▶ [YOUR OBJECTIVE]:
Pictures in the records below must be left out. Return exactly the lines from the line with "meant to replac" to the line with "clients follow along.[^5]", both included.
(RECORDED INFORMATION)
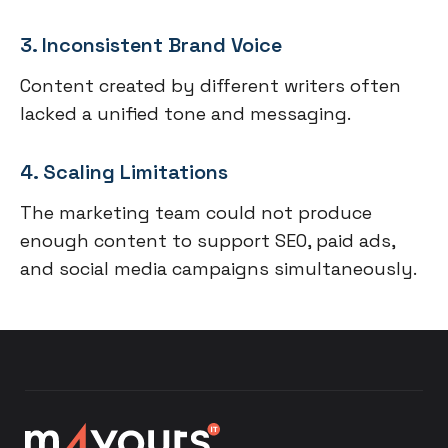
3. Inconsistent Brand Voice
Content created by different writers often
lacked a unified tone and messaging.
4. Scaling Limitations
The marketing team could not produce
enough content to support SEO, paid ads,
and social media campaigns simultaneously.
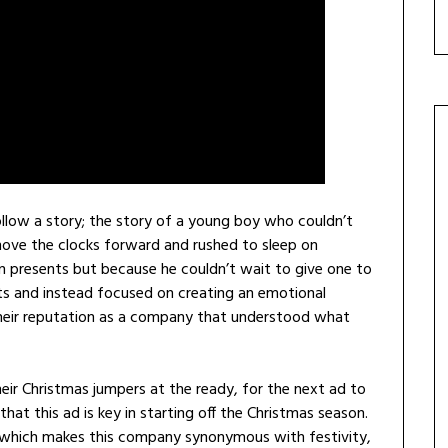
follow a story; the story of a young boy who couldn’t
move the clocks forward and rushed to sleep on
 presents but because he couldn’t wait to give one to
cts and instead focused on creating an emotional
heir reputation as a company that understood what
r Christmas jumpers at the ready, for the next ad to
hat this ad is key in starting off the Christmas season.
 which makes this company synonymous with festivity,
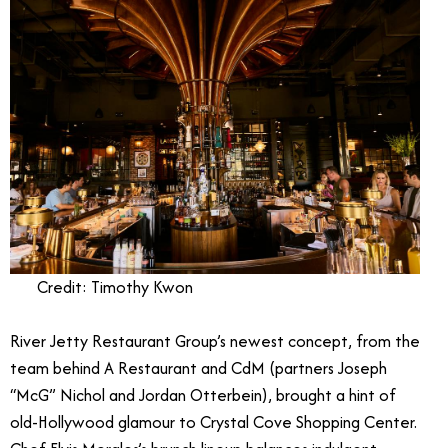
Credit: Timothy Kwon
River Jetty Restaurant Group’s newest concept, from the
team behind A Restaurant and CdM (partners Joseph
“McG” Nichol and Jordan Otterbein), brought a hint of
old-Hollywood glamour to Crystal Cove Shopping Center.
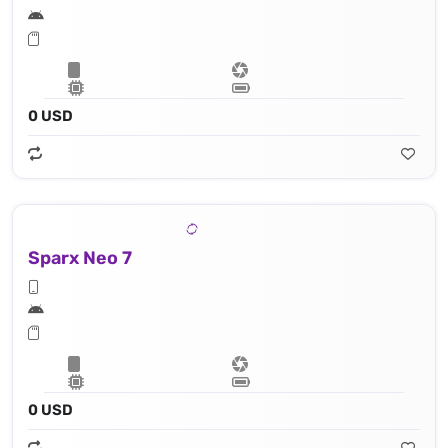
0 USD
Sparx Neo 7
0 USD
(End RECORDED INFORMATION)
(RECORDED INFORMATION)
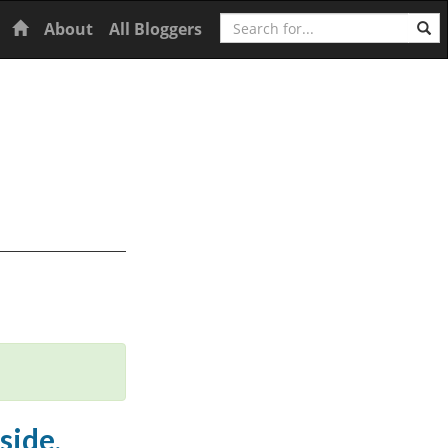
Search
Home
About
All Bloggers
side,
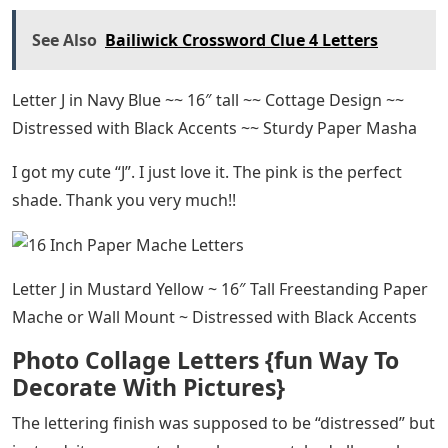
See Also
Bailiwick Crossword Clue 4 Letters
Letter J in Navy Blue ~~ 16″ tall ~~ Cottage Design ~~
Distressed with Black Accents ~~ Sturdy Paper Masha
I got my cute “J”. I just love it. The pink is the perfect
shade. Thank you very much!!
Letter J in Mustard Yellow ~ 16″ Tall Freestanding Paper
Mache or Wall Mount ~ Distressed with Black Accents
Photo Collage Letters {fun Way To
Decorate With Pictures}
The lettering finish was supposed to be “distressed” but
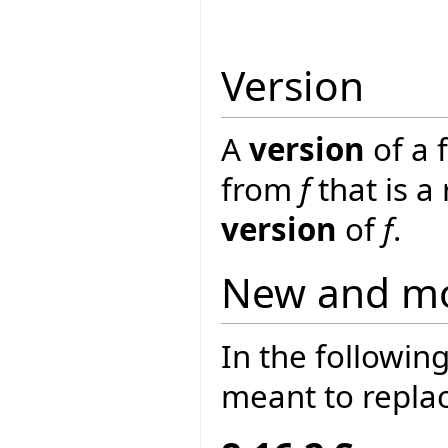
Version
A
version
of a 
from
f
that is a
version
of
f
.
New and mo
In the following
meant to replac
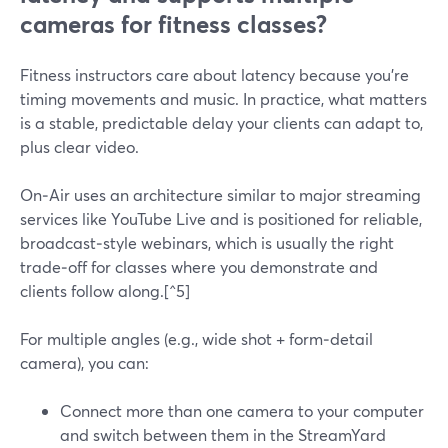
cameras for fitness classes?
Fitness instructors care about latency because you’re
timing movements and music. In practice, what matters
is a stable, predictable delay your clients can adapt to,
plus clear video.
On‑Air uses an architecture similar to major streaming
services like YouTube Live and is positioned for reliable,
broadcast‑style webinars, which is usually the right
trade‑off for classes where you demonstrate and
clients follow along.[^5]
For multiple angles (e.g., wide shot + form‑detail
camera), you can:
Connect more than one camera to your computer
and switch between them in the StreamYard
(End RECORDED INFORMATION)
▶ [PROBLEM SOLUTION]:
meant to replac
cameras for fitness classes?
Fitness instructors care about latency because you’re
timing movements and music. In practice, what matters
is a stable, predictable delay your clients can adapt to,
plus clear video.
On‑Air uses an architecture similar to major streaming
services like YouTube Live and is positioned for reliable,
broadcast‑style webinars, which is usually the right
trade‑off for classes where you demonstrate and
clients follow along.[^5]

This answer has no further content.